All lines in the data below carrying the string "para" are to be located and copied.

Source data
▬▬▬
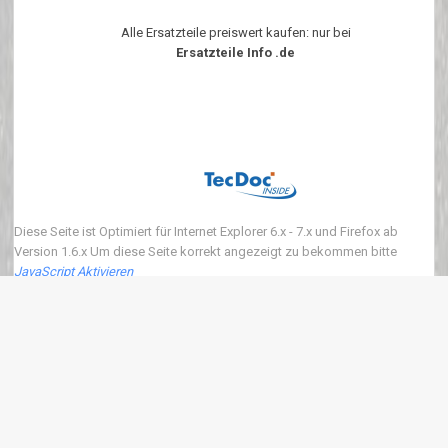
Alle Ersatzteile preiswert kaufen: nur bei
Ersatzteile Info .de
Diese Seite ist Optimiert für Internet Explorer 6.x - 7.x und Firefox ab
Version 1.6.x Um diese Seite korrekt angezeigt zu bekommen bitte
JavaScript Aktivieren
Copyright 2018 ersatzteile-info.de Version3.0.0 | Wir verkaufen neue Auto
Ersatzteile
eKomi
:
4.90
von
5
Punkten basierend auf
639
Bewertungen.
639
Kundenrezessionen.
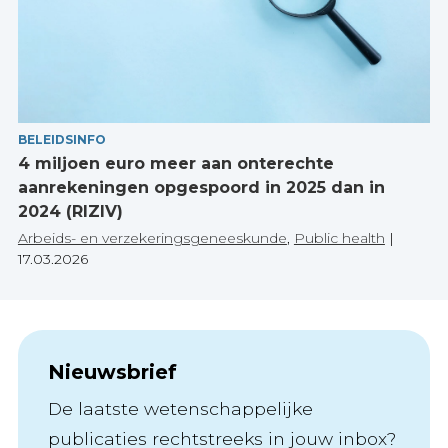
BELEIDSINFO
4 miljoen euro meer aan onterechte
aanrekeningen opgespoord in 2025 dan in
2024 (RIZIV)
Arbeids- en verzekeringsgeneeskunde
,
Public health
|
17.03.2026
Nieuwsbrief
De laatste wetenschappelijke
publicaties rechtstreeks in jouw inbox?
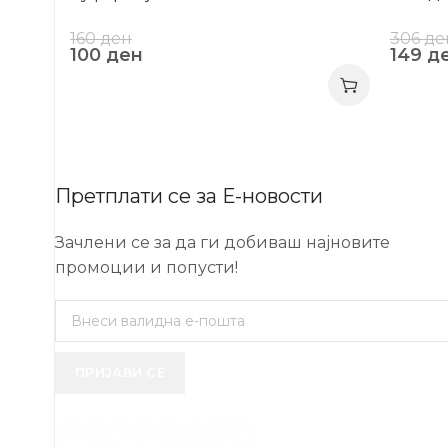
160
ден
306
де
100
ден
149
д
Претплати се за Е-новости
Зачлени се за да ги добиваш најновите
промоции и попусти!
ПРИЈАВИ СЕ
USEFUL 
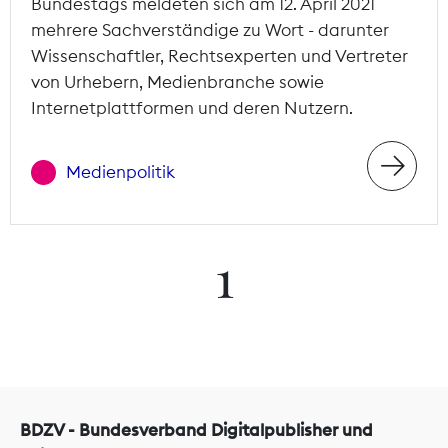
Bundestags meldeten sich am 12. April 2021
mehrere Sachverständige zu Wort - darunter
Wissenschaftler, Rechtsexperten und Vertreter
von Urhebern, Medienbranche sowie
Internetplattformen und deren Nutzern.
Medienpolitik
1
BDZV - Bundesverband Digitalpublisher und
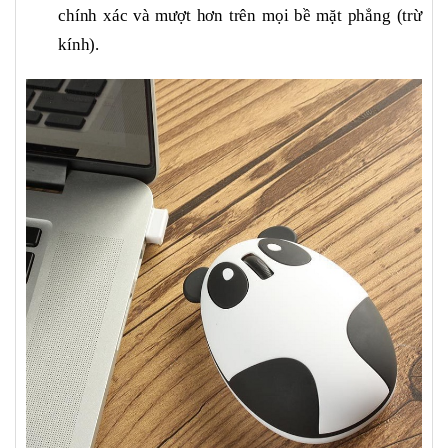
chính xác và mượt hơn trên mọi bề mặt phẳng (trừ
kính).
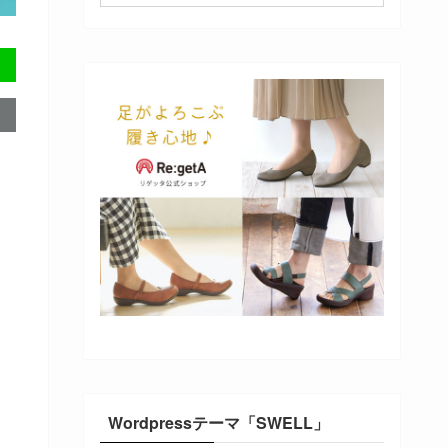
Wordpressテーマ「SWELL」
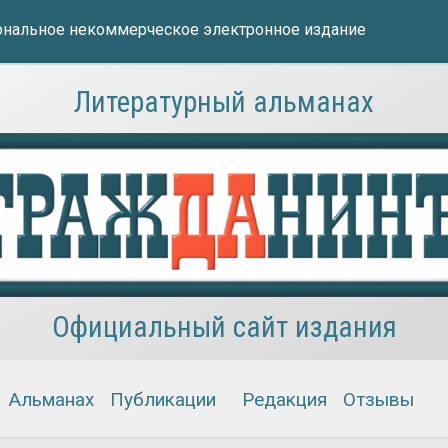
нальное некоммерческое электронное издание
Литературный альманах
Официальный сайт издания
Альманах
Публикации
Редакция
Отзывы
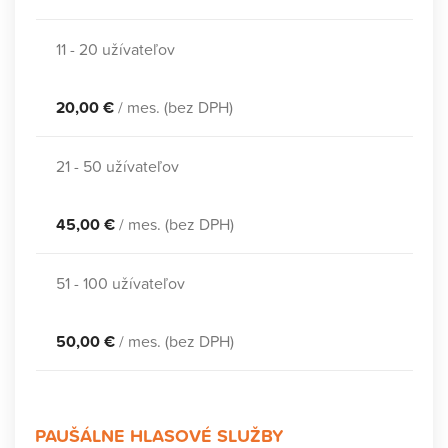
11 - 20 užívateľov
20,00 €
/ mes. (bez DPH)
21 - 50 užívateľov
45,00 €
/ mes. (bez DPH)
51 - 100 užívateľov
50,00 €
/ mes. (bez DPH)
PAUŠÁLNE HLASOVÉ SLUŽBY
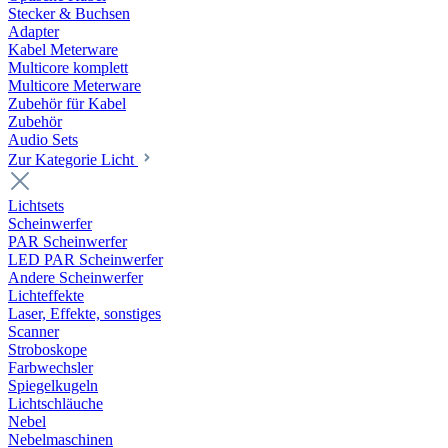
Stecker & Buchsen
Adapter
Kabel Meterware
Multicore komplett
Multicore Meterware
Zubehör für Kabel
Zubehör
Audio Sets
Zur Kategorie Licht
Lichtsets
Scheinwerfer
PAR Scheinwerfer
LED PAR Scheinwerfer
Andere Scheinwerfer
Lichteffekte
Laser, Effekte, sonstiges
Scanner
Stroboskope
Farbwechsler
Spiegelkugeln
Lichtschläuche
Nebel
Nebelmaschinen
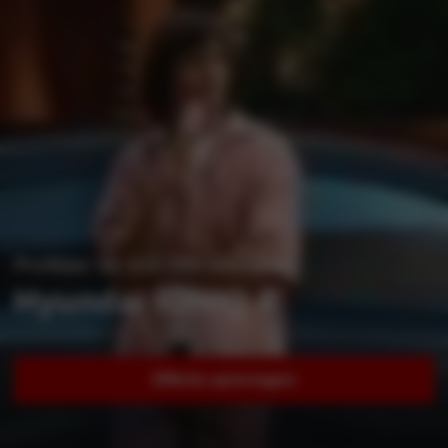
Profiteer tot €18.000 voordeel!
Hyundai IONIQ 6
Offerte aanvragen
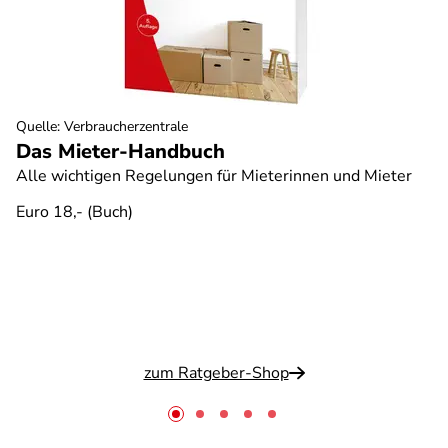
Quelle
:
Verbraucherzentrale
Das Mieter-Handbuch
Alle wichtigen Regelungen für Mieterinnen und Mieter
Euro 18,- (Buch)
zum Ratgeber-Shop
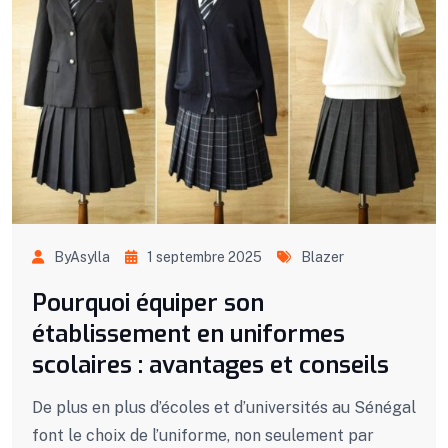
ByAsylla
1 septembre 2025
Blazer
Pourquoi équiper son
établissement en uniformes
scolaires : avantages et conseils
De plus en plus d’écoles et d’universités au Sénégal
font le choix de l’uniforme, non seulement par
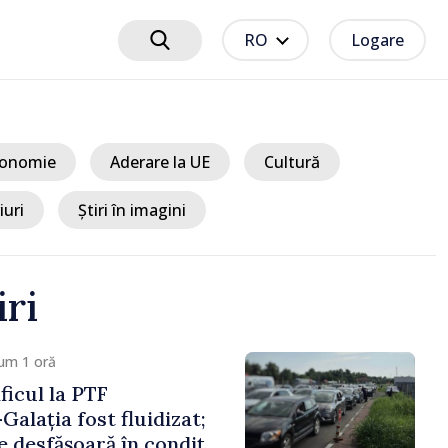
RO
Logare
onomie
Aderare la UE
Cultură
iuri
Știri în imagini
iri
um 2 ore
t EU // Tamara
treprenoarea care
 punți între Marea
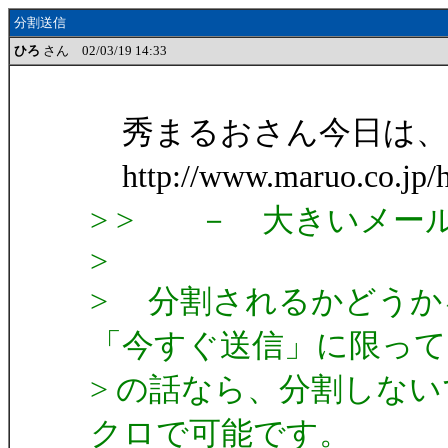
分割送信
ひろ
さん 02/03/19 14:33
秀まるおさん今日は、
http://www.maruo.co.jp/
> > － 大きいメー
>
> 分割されるかどうか
「今すぐ送信」に限って
> の話なら、分割しな
クロで可能です。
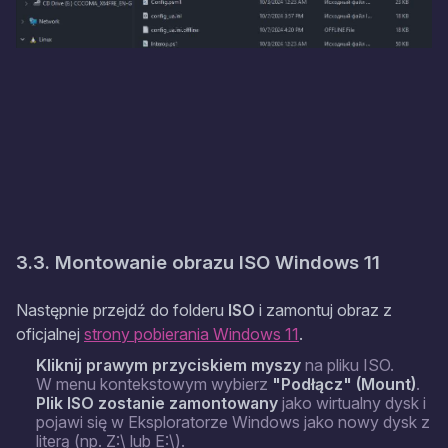
3.3. Montowanie obrazu ISO Windows 11
Następnie przejdź do folderu
ISO
i zamontuj obraz z
oficjalnej
strony pobierania Windows 11
.
Kliknij prawym przyciskiem myszy
na pliku ISO.
W menu kontekstowym wybierz
"Podłącz" (Mount)
.
Plik ISO zostanie zamontowany
jako wirtualny dysk i
pojawi się w Eksploratorze Windows jako nowy dysk z
literą (np. Z:\ lub E:\).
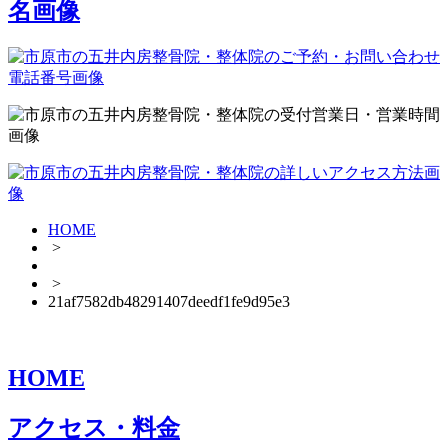
HOME
>
>
21af7582db48291407deedf1fe9d95e3
HOME
アクセス・料金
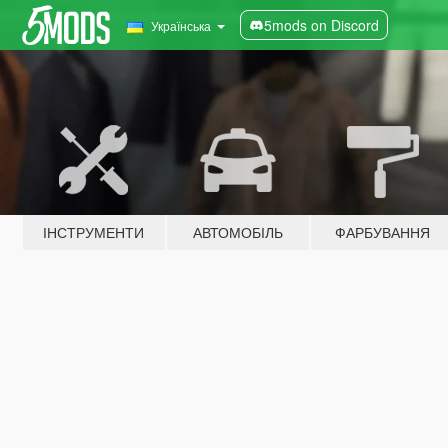
5mods on Discord
Українська
ІНСТРУМЕНТИ
АВТОМОБІЛЬ
ФАРБУВАННЯ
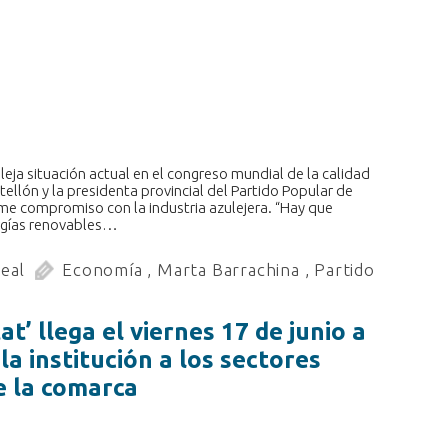
eja situación actual en el congreso mundial de la calidad
ellón y la presidenta provincial del Partido Popular de
rme compromiso con la industria azulejera. “Hay que
ergías renovables…
real
Economía
,
Marta Barrachina
,
Partido
at’ llega el viernes 17 de junio a
la institución a los sectores
e la comarca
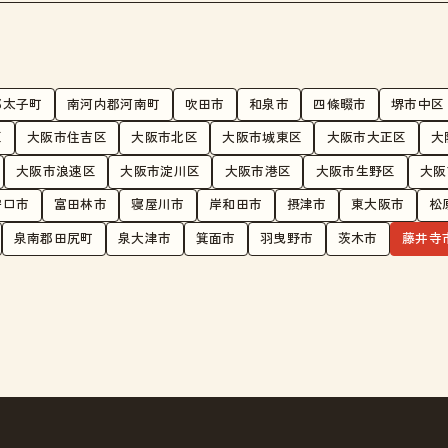
郡太子町
南河内郡河南町
吹田市
和泉市
四條畷市
堺市中区
区
大阪市住吉区
大阪市北区
大阪市城東区
大阪市大正区
大
大阪市浪速区
大阪市淀川区
大阪市港区
大阪市生野区
大阪
守口市
富田林市
寝屋川市
岸和田市
摂津市
東大阪市
松
泉南郡田尻町
泉大津市
箕面市
羽曳野市
茨木市
藤井寺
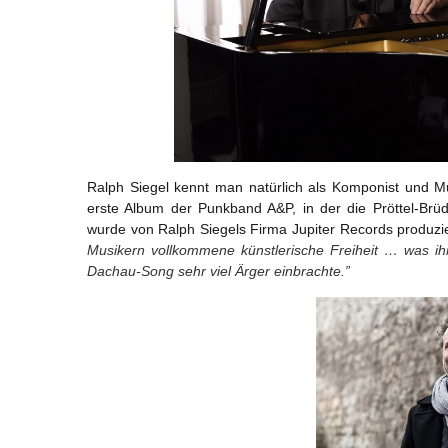
Ralph Siegel kennt man natürlich als Komponist und 
erste Album der Punkband A&P, in der die Pröttel-Br
wurde von Ralph Siegels Firma Jupiter Records produzie
Musikern vollkommene künstlerische Freiheit … was ih
Dachau-Song sehr viel Ärger einbrachte.”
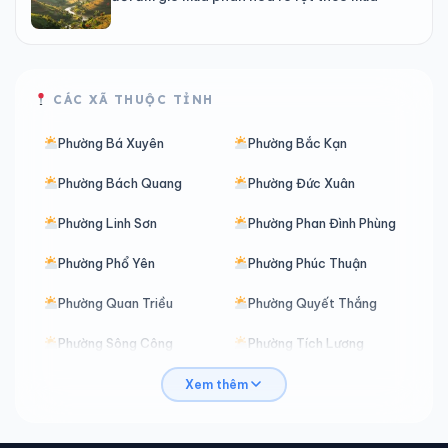
CÁC XÃ THUỘC TỈNH
Phường Bá Xuyên
Phường Bắc Kạn
Phường Bách Quang
Phường Đức Xuân
Phường Linh Sơn
Phường Phan Đình Phùng
Phường Phổ Yên
Phường Phúc Thuận
Phường Quan Triều
Phường Quyết Thắng
Phường Sông Công
Phường Tích Lương
Phường Trung Thành
Phường Vạn Xuân
Xem thêm
Xã An Khánh
Xã Ba Bể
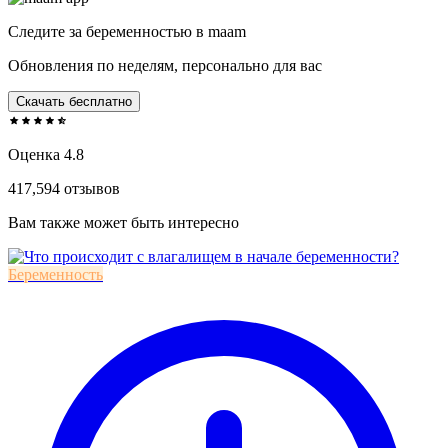
Следите за беременностью в maam
Обновления по неделям, персонально для вас
Скачать бесплатно
Оценка 4.8
417,594 отзывов
Вам также может быть интересно
Беременность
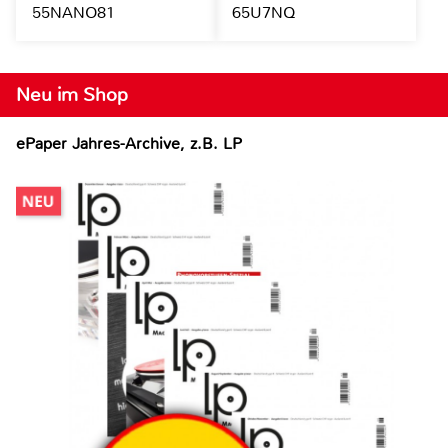
55NANO81
65U7NQ
Neu im Shop
ePaper Jahres-Archive, z.B. LP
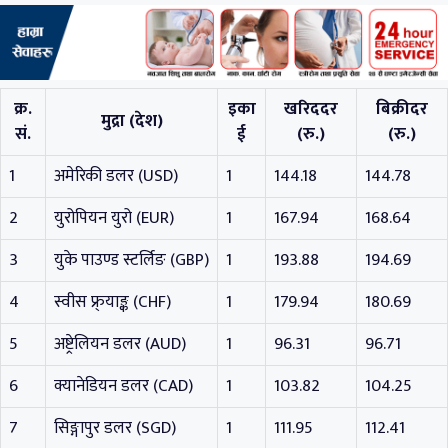
क्र.
इका
खरिददर
बिक्रीदर
मुद्रा (देश)
सं.
ई
(रु.)
(रु.)
1
अमेरिकी डलर (USD)
1
144.18
144.78
2
युरोपियन युरो (EUR)
1
167.94
168.64
3
युके पाउण्ड स्टर्लिङ (GBP)
1
193.88
194.69
4
स्वीस फ्र्याङ्क (CHF)
1
179.94
180.69
5
अष्ट्रेलियन डलर (AUD)
1
96.31
96.71
6
क्यानेडियन डलर (CAD)
1
103.82
104.25
7
सिङ्गापुर डलर (SGD)
1
111.95
112.41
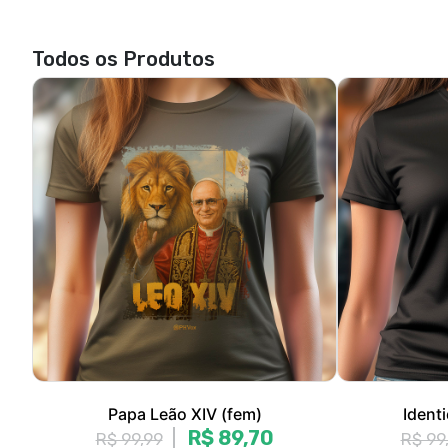
Papa Leão XIV (fem)
Ident
R$ 89,70
R$ 99,99
R$ 99
3x de R$ 29,90
sem juros
3x de 
P, M, G, GG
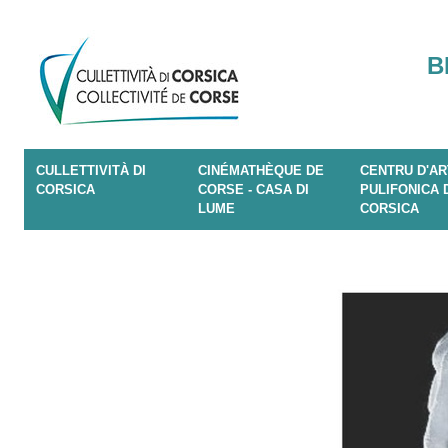
B
CULLETTIVITÀ DI
CINÉMATHÈQUE DE
CENTRU D'AR
CORSICA
CORSE - CASA DI
PULIFONICA 
LUME
CORSICA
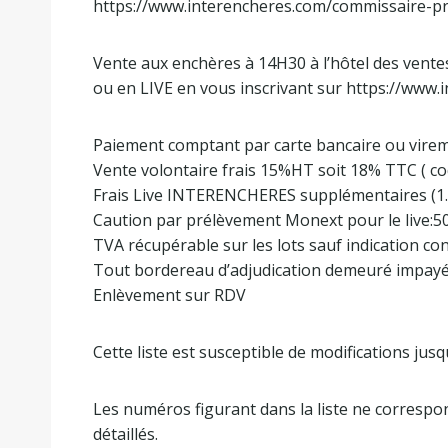
https://www.interencheres.com/commissaire-pr
Vente aux enchères à 14H30 à l’hôtel des ven
ou en LIVE en vous inscrivant sur https://www
Paiement comptant par carte bancaire ou vire
Vente volontaire frais 15%HT soit 18% TTC ( co
Frais Live INTERENCHERES supplémentaires (1.
Caution par prélèvement Monext pour le live:5
TVA récupérable sur les lots sauf indication con
Tout bordereau d’adjudication demeuré impayé ou
Enlèvement sur RDV
Cette liste est susceptible de modifications jus
Les numéros figurant dans la liste ne correspo
détaillés.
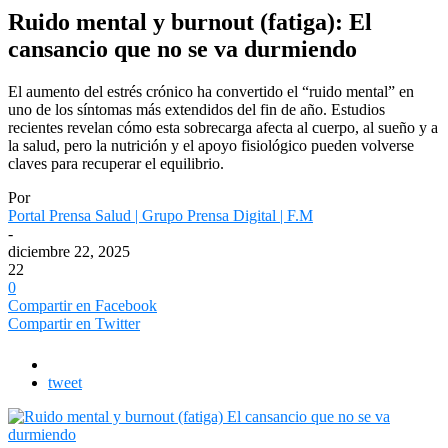
Ruido mental y burnout (fatiga): El
cansancio que no se va durmiendo
El aumento del estrés crónico ha convertido el “ruido mental” en
uno de los síntomas más extendidos del fin de año. Estudios
recientes revelan cómo esta sobrecarga afecta al cuerpo, al sueño y a
la salud, pero la nutrición y el apoyo fisiológico pueden volverse
claves para recuperar el equilibrio.
Por
Portal Prensa Salud | Grupo Prensa Digital | F.M
-
diciembre 22, 2025
22
0
Compartir en Facebook
Compartir en Twitter
tweet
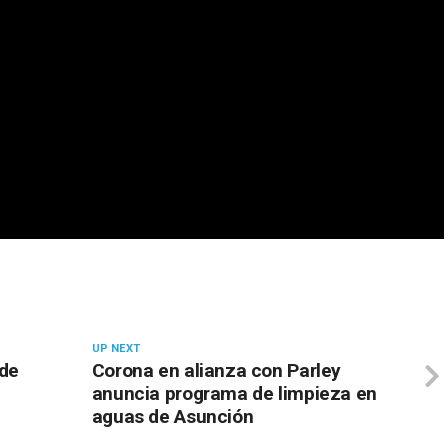
UP NEXT
 de
Corona en alianza con Parley
anuncia programa de limpieza en
aguas de Asunción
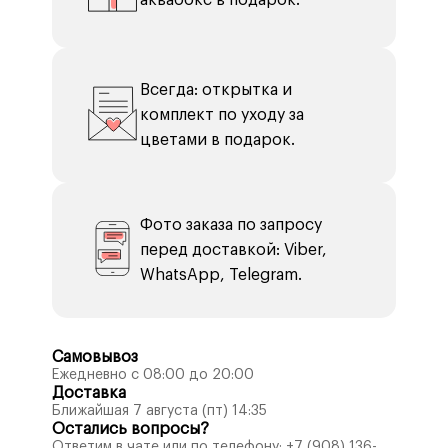
аквабокс в подарок.
Всегда: открытка и
комплект по уходу за
цветами в подарок.
Фото заказа по запросу
перед доставкой: Viber,
WhatsApp, Telegram.
Самовывоз
Ежедневно с 08:00 до 20:00
Доставка
Ближайшая 7 августа (пт) 14:35
Остались вопросы?
Ответим в чате или по телефону:
+7 (908) 136-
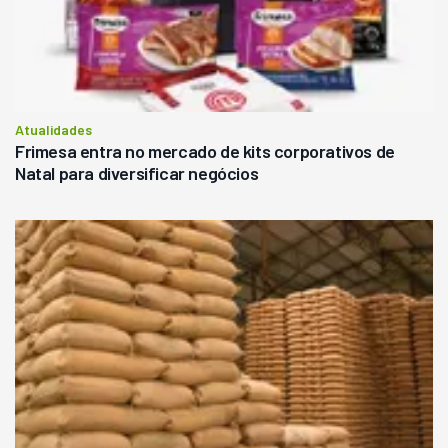
Atualidades
Frimesa entra no mercado de kits corporativos de
Natal para diversificar negócios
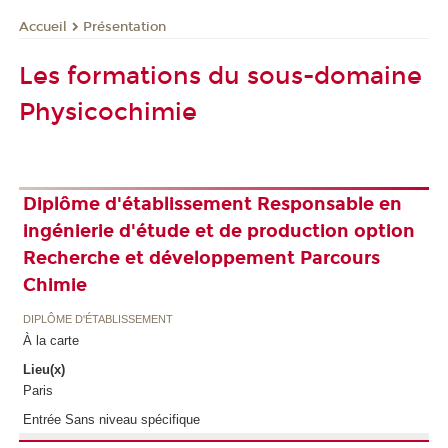
Présentation
Accueil
Les formations du sous-domaine
Physicochimie
Diplôme d'établissement Responsable en
ingénierie d'étude et de production option
Recherche et développement Parcours
Chimie
DIPLÔME D'ÉTABLISSEMENT
À la carte
Lieu(x)
Paris
Entrée Sans niveau spécifique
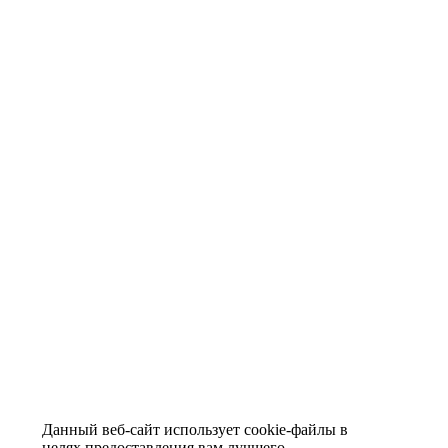
Данный веб-сайт использует cookie-файлы в
целях предоставления вам лучшего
▬▬▬
**YOUR SOLUTION:**
claves para recuperar el equilibrio.
Natal para diversificar negócios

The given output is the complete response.